Collected data entries:
= = = =

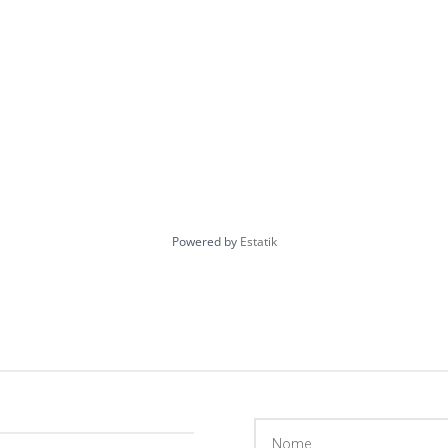
Powered by
Estatik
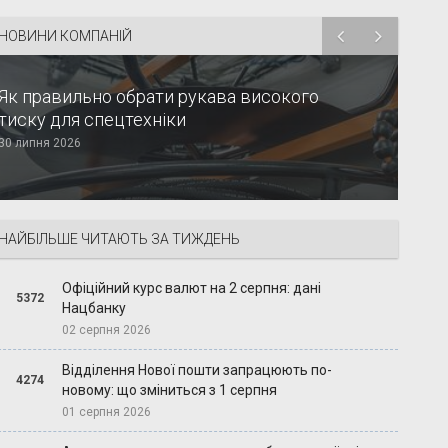
НОВИНИ КОМПАНІЙ
Як правильно обрати рукава високого
тиску для спецтехніки
30 липня 2026
НАЙБІЛЬШЕ ЧИТАЮТЬ ЗА ТИЖДЕНЬ
Офіційний курс валют на 2 серпня: дані
5372
Нацбанку
02 серпня 2026
Відділення Нової пошти запрацюють по-
4274
новому: що зміниться з 1 серпня
01 серпня 2026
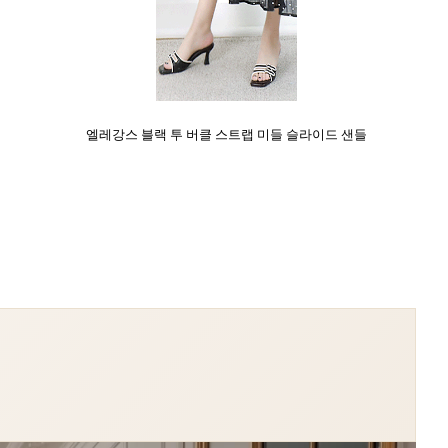
엘레강스 블랙 투 버클 스트랩 미들 슬라이드 샌들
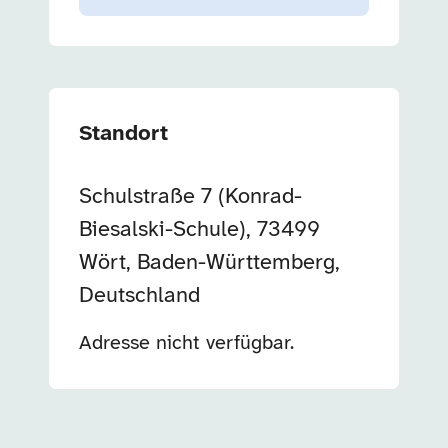
Standort
Schulstraße 7 (Konrad-
Biesalski-Schule), 73499
Wört, Baden-Württemberg,
Deutschland
Adresse nicht verfügbar.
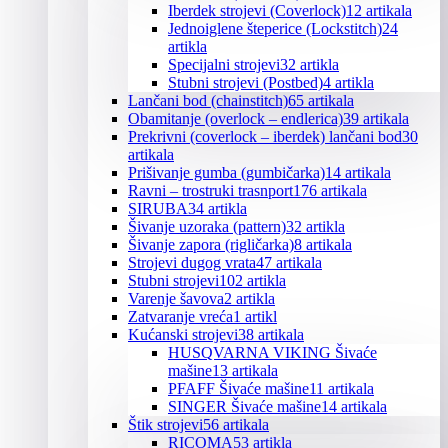
Iberdek strojevi (Coverlock)
12 artikala
Jednoiglene šteperice (Lockstitch)
24
artikla
Specijalni strojevi
32 artikla
Stubni strojevi (Postbed)
4 artikla
Lančani bod (chainstitch)
65 artikala
Obamitanje (overlock – endlerica)
39 artikala
Prekrivni (coverlock – iberdek) lančani bod
30
artikala
Prišivanje gumba (gumbičarka)
14 artikala
Ravni – trostruki trasnport
176 artikala
SIRUBA
34 artikla
Šivanje uzoraka (pattern)
32 artikla
Šivanje zapora (rigličarka)
8 artikala
Strojevi dugog vrata
47 artikala
Stubni strojevi
102 artikla
Varenje šavova
2 artikla
Zatvaranje vreća
1 artikl
Kućanski strojevi
38 artikala
HUSQVARNA VIKING Šivaće
mašine
13 artikala
PFAFF Šivaće mašine
11 artikala
SINGER Šivaće mašine
14 artikala
Štik strojevi
56 artikala
RICOMA
53 artikla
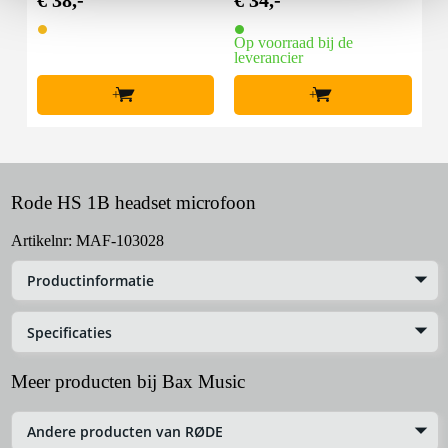
€ 38,-
€ 34,-
Op voorraad bij de
leverancier
+
+
Rode HS 1B headset microfoon
Artikelnr:
MAF-103028
Productinformatie
Specificaties
Meer producten bij Bax Music
Andere producten van RØDE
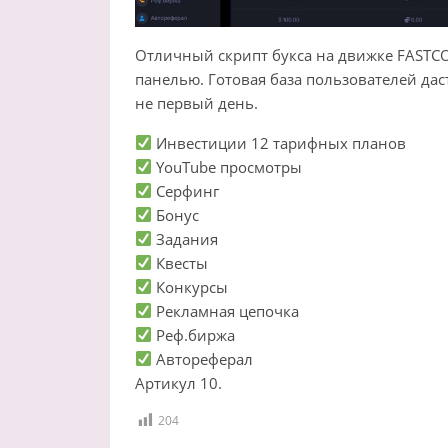
Отличный скрипт букса на движке FASTCO
панелью. Готовая база пользователей дас
не первый день.
Инвестиции 12 тарифных планов
YouTube просмотры
Серфинг
Бонус
Задания
Квесты
Конкурсы
Рекламная цепочка
Реф.биржа
Автореферал
Артикул 10.
204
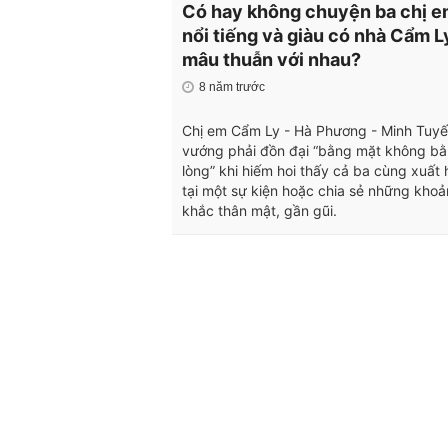
Có hay không chuyện ba chị e
nổi tiếng và giàu có nhà Cẩm L
mâu thuẫn với nhau?
8 năm trước
Chị em Cẩm Ly - Hà Phương - Minh Tuyế
vướng phải đồn đại “bằng mặt không b
lòng” khi hiếm hoi thấy cả ba cùng xuất 
tại một sự kiện hoặc chia sẻ những kho
khắc thân mật, gần gũi.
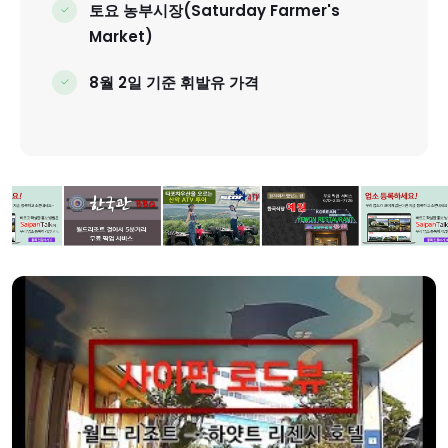
토요 농부시장(Saturday Farmer's
Market)
8월 2일 기준 휘발유 가격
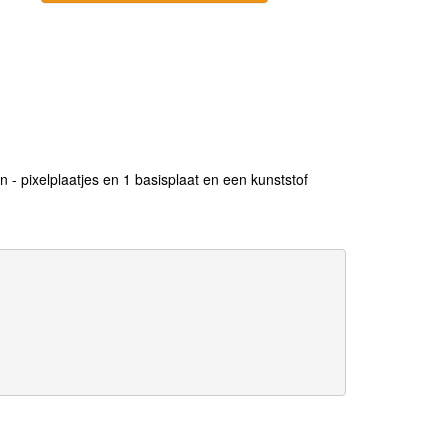
n - pixelplaatjes en 1 basisplaat en een kunststof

= = = =

--- ABOUT THIS EXERCISE ---
If an entry contains a picture, leave it out and repeat the rest exactly.

--- SOLUTION TO THE PROBLEM ---
Powered by
Estatik
НОВИНИ КОМПАНІЙ
Як правильно обрати рукава високого
тиску для спецтехніки
30 липня 2026
НАЙБІЛЬШЕ ЧИТАЮТЬ ЗА ТИЖДЕНЬ
Офіційний курс валют на 2 серпня: дані
5372
Нацбанку
02 серпня 2026
Відділення Нової пошти запрацюють по-
4274
новому: що зміниться з 1 серпня
01 серпня 2026
엘레강스 블랙 투 버클 스트랩 미들 슬라이드 샌들
Standort
Schulstraße 7 (Konrad-
Biesalski-Schule), 73499
Wört, Baden-Württemberg,
Deutschland
Adresse nicht verfügbar.
Iberdek strojevi (Coverlock)
12 artikala
Jednoiglene šteperice (Lockstitch)
24
artikla
Specijalni strojevi
32 artikla
Stubni strojevi (Postbed)
4 artikla
Lančani bod (chainstitch)
65 artikala
Obamitanje (overlock – endlerica)
39 artikala
Prekrivni (coverlock – iberdek) lančani bod
30
artikala
Prišivanje gumba (gumbičarka)
14 artikala
Ravni – trostruki trasnport
176 artikala
SIRUBA
34 artikla
Šivanje uzoraka (pattern)
32 artikla
Šivanje zapora (rigličarka)
8 artikala
Strojevi dugog vrata
47 artikala
Stubni strojevi
102 artikla
Varenje šavova
2 artikla
Zatvaranje vreća
1 artikl
Kućanski strojevi
38 artikala
HUSQVARNA VIKING Šivaće
mašine
13 artikala
PFAFF Šivaće mašine
11 artikala
SINGER Šivaće mašine
14 artikala
Štik strojevi
56 artikala
RICOMA
53 artikla
€ 38,-
€ 34,-
Op voorraad bij de
leverancier
+
+
Rode HS 1B headset microfoon
Artikelnr:
MAF-103028
Productinformatie
Specificaties
Meer producten bij Bax Music
Andere producten van RØDE
Отличный скрипт букса на движке FASTCO
панелью. Готовая база пользователей дас
не первый день.
Инвестиции 12 тарифных планов
YouTube просмотры
Серфинг
Бонус
Задания
Квесты
Конкурсы
Рекламная цепочка
Реф.биржа
Автореферал
Артикул 10.
204
Có hay không chuyện ba chị e
nổi tiếng và giàu có nhà Cẩm L
mâu thuẫn với nhau?
8 năm trước
Chị em Cẩm Ly - Hà Phương - Minh Tuyế
vướng phải đồn đại “bằng mặt không b
lòng” khi hiếm hoi thấy cả ba cùng xuất 
tại một sự kiện hoặc chia sẻ những kho
khắc thân mật, gần gũi.
토요 농부시장(Saturday Farmer's
Market)
8월 2일 기준 휘발유 가격
n - pixelplaatjes en 1 basisplaat en een kunststof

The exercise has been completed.